Thursday, July 21, 2016

PD-1 signaling assists regulatory T cells when Foxp3 is down

Foxp3+ regulatory T cells (Tregs) maintain peripheral tolerance to self. Several molecules expressed by Tregs, such as CTLA-4, play crucial role in maintaining this state of tolerance to self. PD-1 is another such molecule, though its role in Tregs function is less clear.
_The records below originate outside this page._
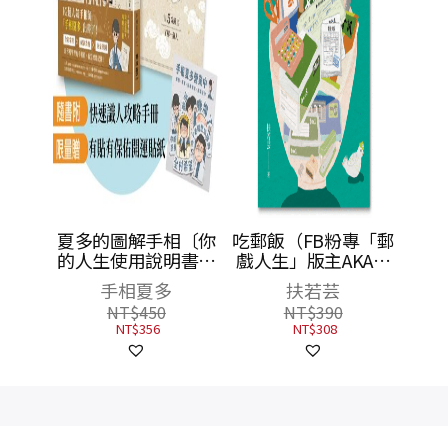
相〔你
夏多的圖解手相〔你
吃郵飯（FB粉專「郵
說明
的人生使用說明書〕
戲人生」版主AKA郵
分析8
【限量贈品組】有貼
局櫃檯小姐扶若芸的
手相夏多
扶若芸
一眼就
有保佑開運貼紙＋快
酸甘甜人生）
NT$
450
NT$
390
財富甚
速識人攻略手冊：用
NT$
356
NT$
308
隨書
掌紋分析8大運勢，
攻略手
讓你一眼就能看透感
情、財富甚至是未
來！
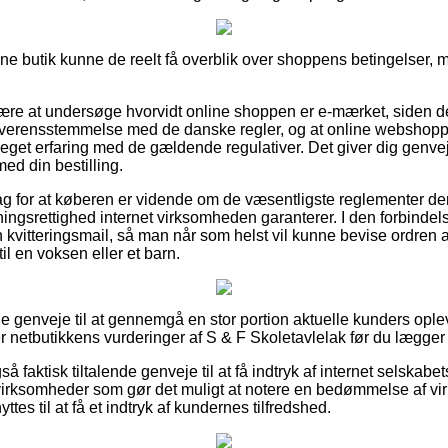
ine butik kunne de reelt få overblik over shoppens betingelser, m
e at undersøge hvorvidt online shoppen er e-mærket, siden det
overensstemmelse med de danske regler, og at online webshoppen 
eget erfaring med de gældende regulativer. Det giver dig genvej t
ed din bestilling.
lag for at køberen er vidende om de væsentligste reglementer der 
gsrettighed internet virksomheden garanterer. I den forbindelse 
 kvitteringsmail, så man når som helst vil kunne bevise ordren a
l en voksen eller et barn.
fine genveje til at gennemgå en stor portion aktuelle kunders opl
er netbutikkens vurderinger af S & F Skoletavlelak før du lægger d
faktisk tiltalende genveje til at få indtryk af internet selskabet
 virksomheder som gør det muligt at notere en bedømmelse af v
tes til at få et indtryk af kundernes tilfredshed.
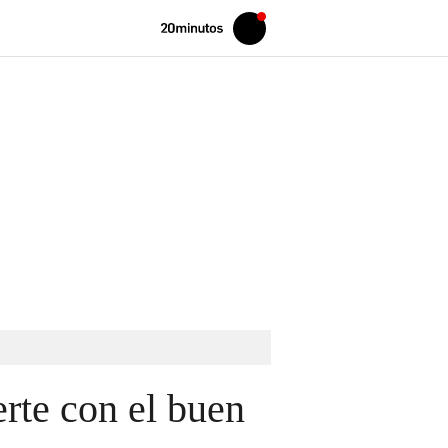
Volver
Iniciar
a
sesión
20MINUTOS.ES
erte con el buen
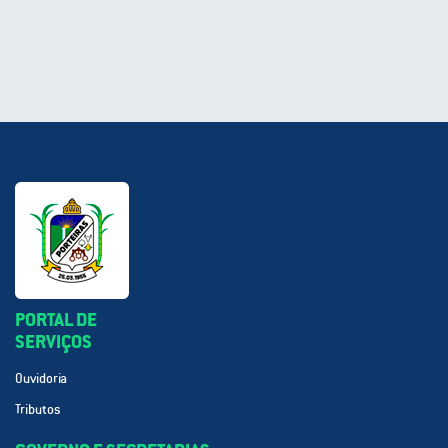
PORTAL DE
SERVIÇOS
Ouvidoria
Tributos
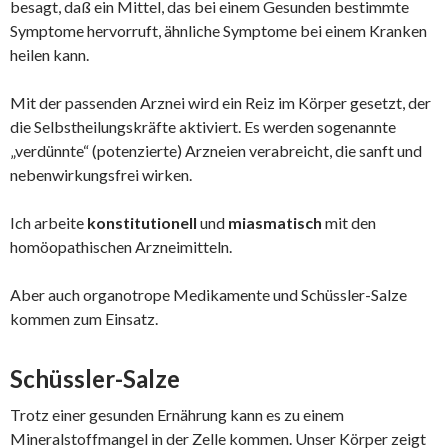
besagt, daß ein Mittel, das bei einem Gesunden bestimmte
Symptome hervorruft, ähnliche Symptome bei einem Kranken
heilen kann.
Mit der passenden Arznei wird ein Reiz im Körper gesetzt, der
die Selbstheilungskräfte aktiviert. Es werden sogenannte
„verdünnte“ (potenzierte) Arzneien verabreicht, die sanft und
nebenwirkungsfrei wirken.
Ich arbeite
konstitutionell
und
miasmatisch
mit den
homöopathischen Arzneimitteln.
Aber auch organotrope Medikamente und Schüssler-Salze
kommen zum Einsatz.
Schüssler-Salze
Trotz einer gesunden Ernährung kann es zu einem
Mineralstoffmangel in der Zelle kommen. Unser Körper zeigt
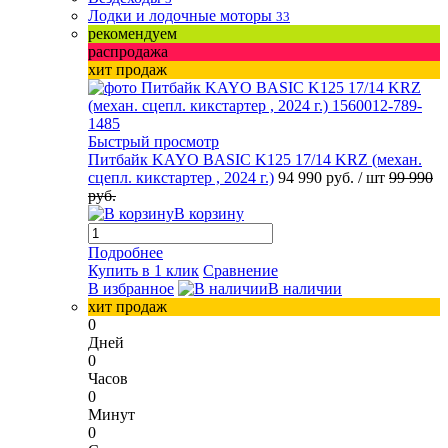
Лодки и лодочные моторы
33
рекомендуем
распродажа
хит продаж
Быстрый просмотр
Питбайк KAYO BASIC K125 17/14 KRZ (механ.
сцепл. кикстартер , 2024 г.)
94 990 руб.
/ шт
99 990
руб.
В корзину
Подробнее
Купить в 1 клик
Сравнение
В избранное
В наличии
хит продаж
0
Дней
0
Часов
0
Минут
0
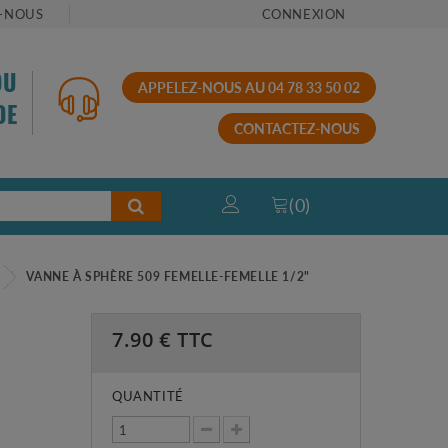
-NOUS
CONNEXION
OU
APPELEZ-NOUS AU 04 78 33 50 02
DE
CONTACTEZ-NOUS
(
0
)
VANNE À SPHÈRE 509 FEMELLE-FEMELLE 1/2"
7.90
€ TTC
QUANTITÉ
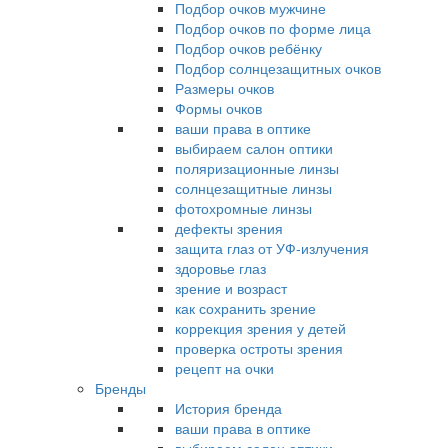
Подбор очков мужчине
Подбор очков по форме лица
Подбор очков ребёнку
Подбор солнцезащитных очков
Размеры очков
Формы очков
ваши права в оптике
выбираем салон оптики
поляризационные линзы
солнцезащитные линзы
фотохромные линзы
дефекты зрения
защита глаз от УФ-излучения
здоровье глаз
зрение и возраст
как сохранить зрение
коррекция зрения у детей
проверка остроты зрения
рецепт на очки
Бренды
История бренда
ваши права в оптике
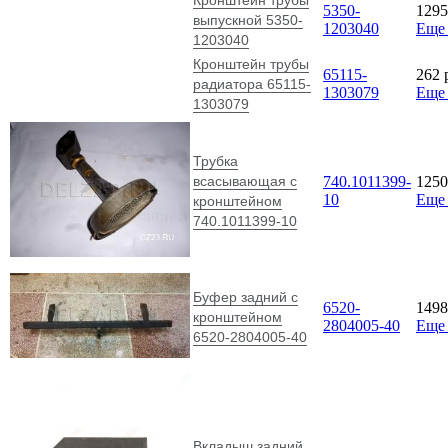
5350-
129
выпускной 5350-
1203040
Еще
1203040
Кронштейн трубы
65115-
262
радиатора 65115-
1303079
Еще
1303079
Трубка
всасывающая с
740.1011399-
125
10
Еще
кронштейном
740.1011399-10
Буфер задний с
6520-
149
кронштейном
2804005-40
Еще
6520-2804005-40
Вкладыш задний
This study arose from unexpected observation in new gene-modified mice where GFP was inserted in Foxp3 locus (mice carrying the IRES-GFPcre reporter KI at the 3′ untranslated region of the FoxP3 gene, FoxP3-GFPcreKI). When these mice were crossed with PD-1KO mice, it was found that male offspring of such cross showed early death, reminiscence of Foxp3KO mice. This was surprising since PD-1KO mice ordinarily do not show such phenotype.

Further experimentation found that GFP insertion affected Foxp3 stability thus resulted in reduced Foxp3 levels in FoxP3-GFPcreKI mice.

Indeed, FoxP3-GFPcreKI/PD-1KO male mice could be rescued with transfer of WT Tregs irrespective of their PD-1 expression indicating that PD-1 function were dispensable Tregs with normal level of Foxp3.

Finally, the authors showed that absence of PD-1 could further destabilize "Foxp3-low" Tregs function (conversion into ex-Foxp3 Tregs) resulting in lethal autoimmunity.

In summary, this study revealed that PD-1 could contribute to Tregs function in situations that affects Foxp3 stability.